### PROBLEM STATEMENT
Wherever the line that contains "Show me right iliac vein. (SVG masks)" falls, repeat it and the lines after it exactly until the records end, without any pictures.
◆ ◆ ◆ ◆ ◆ ◆ ◆
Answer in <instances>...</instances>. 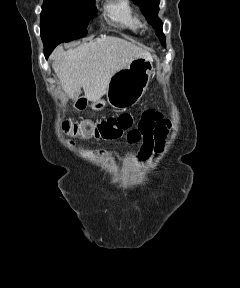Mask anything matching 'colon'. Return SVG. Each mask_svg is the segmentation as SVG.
<instances>
[{
    "label": "colon",
    "mask_w": 240,
    "mask_h": 288,
    "mask_svg": "<svg viewBox=\"0 0 240 288\" xmlns=\"http://www.w3.org/2000/svg\"><path fill=\"white\" fill-rule=\"evenodd\" d=\"M138 121L134 115L124 113L99 122L87 120L73 123L64 121L62 130L71 140L75 138L113 140L121 137L124 133H130L131 128L138 124Z\"/></svg>",
    "instance_id": "colon-1"
}]
</instances>
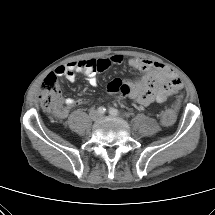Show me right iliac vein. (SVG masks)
I'll return each instance as SVG.
<instances>
[{
	"instance_id": "right-iliac-vein-1",
	"label": "right iliac vein",
	"mask_w": 215,
	"mask_h": 215,
	"mask_svg": "<svg viewBox=\"0 0 215 215\" xmlns=\"http://www.w3.org/2000/svg\"><path fill=\"white\" fill-rule=\"evenodd\" d=\"M91 115L93 119H96L98 117V115L95 112H93Z\"/></svg>"
}]
</instances>
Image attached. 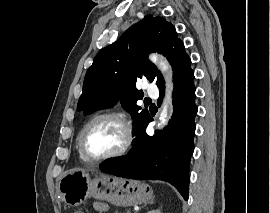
◆ ◆ ◆ ◆ ◆ ◆ ◆
### EXPECTED ANSWER
Show me right iliac vein. (SVG masks)
I'll return each instance as SVG.
<instances>
[{
	"instance_id": "right-iliac-vein-1",
	"label": "right iliac vein",
	"mask_w": 215,
	"mask_h": 215,
	"mask_svg": "<svg viewBox=\"0 0 215 215\" xmlns=\"http://www.w3.org/2000/svg\"><path fill=\"white\" fill-rule=\"evenodd\" d=\"M91 115L93 119H96L98 117V115L95 112H93Z\"/></svg>"
}]
</instances>
Image attached. 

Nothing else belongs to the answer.